Regensburg 2019 – wissenschaftliches Programm
DY 9.3: Vortrag
Montag, 1. April 2019, 16:00–16:15, H19
How to teach equilibration to the Boltzmann equation: a noisy relaxation time approximation — •Philipp Weiß and Achim Rosch — Institute for Theoretical Physics, University of Cologne, Germany
Equilibration of closed systems is controlled by diffusive transport of conserved quantities. After a quench these systems approach thermal equilibrium only slowly, hydrodynamic long-time tails emerge. As an analog in space one expects long-distance tails to appear when the system is perturbed only locally. A natural example for this situation is a current-carrying wire coupled to leads. We expect the connections to induce long-distance tails which show up as correction in the voltage drop.
The Boltzmann equation is widely used for tackling transport problems. However, it predicts exponential relaxation as it does not capture fluctuations of the hydrodynamic modes. Close to equilibrium a fluctuation-dissipation relation restores the missing piece of information, giving rise to a stochastic Boltzmann-Langevin equation.

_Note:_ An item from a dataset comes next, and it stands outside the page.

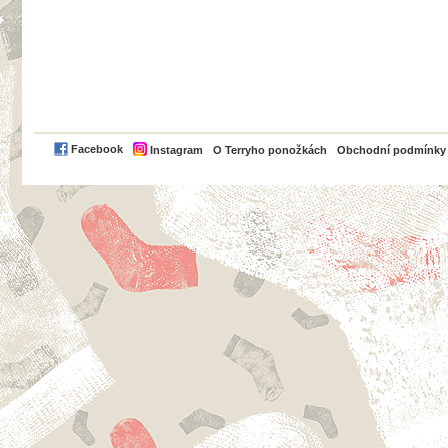
PayPal
Facebook
Instagram
O Terryho ponožkách
Obchodní podmínky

Here, we present a simplified version, a “noisy relaxation time approximation”, which we derive from a conserving relaxation time approximation supplemented with a suitably correlated noise term. We use our new tool to track the equilibration of a one-dimensional wire after a quench. Our prime goal is to detect long-time tails and long-distance tails indicating the diffusive built-up of the equilibrium correlations.